→ Material for the task
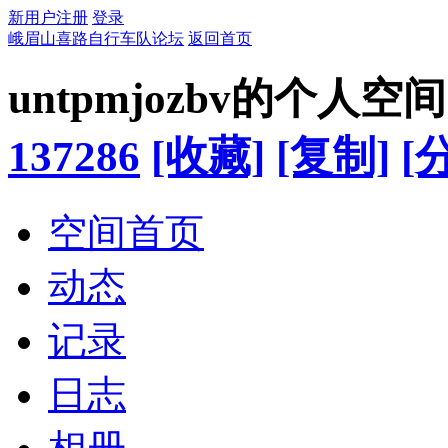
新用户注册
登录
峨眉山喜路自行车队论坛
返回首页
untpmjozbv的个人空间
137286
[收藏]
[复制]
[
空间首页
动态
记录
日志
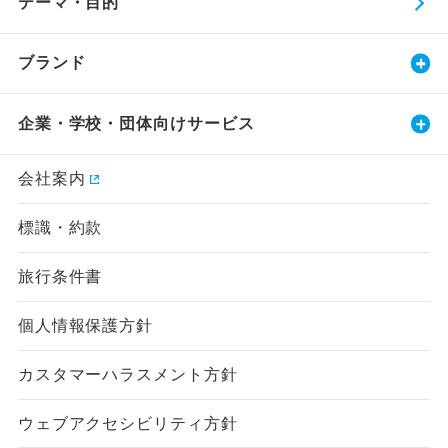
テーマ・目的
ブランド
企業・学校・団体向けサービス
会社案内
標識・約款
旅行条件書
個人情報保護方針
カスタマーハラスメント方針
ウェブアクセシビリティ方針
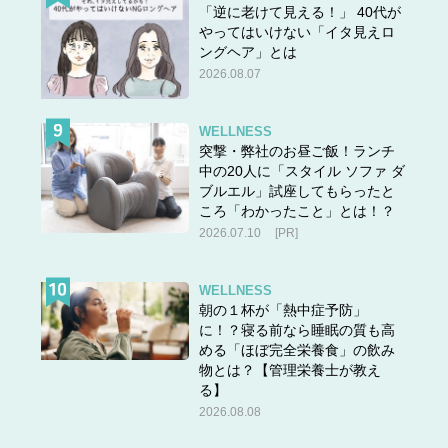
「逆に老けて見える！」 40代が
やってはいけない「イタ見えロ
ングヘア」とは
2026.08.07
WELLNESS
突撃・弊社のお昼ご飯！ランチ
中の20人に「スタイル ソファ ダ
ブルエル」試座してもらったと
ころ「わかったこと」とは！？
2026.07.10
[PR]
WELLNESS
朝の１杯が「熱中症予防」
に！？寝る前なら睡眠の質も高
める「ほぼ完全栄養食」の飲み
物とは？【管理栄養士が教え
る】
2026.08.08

→ What you will do
Transcribe the listing exactly, skipping pictures.

→ Reply to the task
新用户注册
登录
峨眉山喜路自行车队论坛
返回首页
untpmjozbv的个人空间
137286
[收藏]
[复制]
[
空间首页
动态
记录
日志
テーマ・目的
ブランド
企業・学校・団体向けサービス
会社案内
標識・約款
旅行条件書
個人情報保護方針
カスタマーハラスメント方針
ウェブアクセシビリティ方針
「逆に老けて見える！」 40代が
やってはいけない「イタ見えロ
ングヘア」とは
2026.08.07
WELLNESS
突撃・弊社のお昼ご飯！ランチ
中の20人に「スタイル ソファ ダ
ブルエル」試座してもらったと
ころ「わかったこと」とは！？
2026.07.10
[PR]
WELLNESS
朝の１杯が「熱中症予防」
に！？寝る前なら睡眠の質も高
める「ほぼ完全栄養食」の飲み
物とは？【管理栄養士が教え
る】
2026.08.08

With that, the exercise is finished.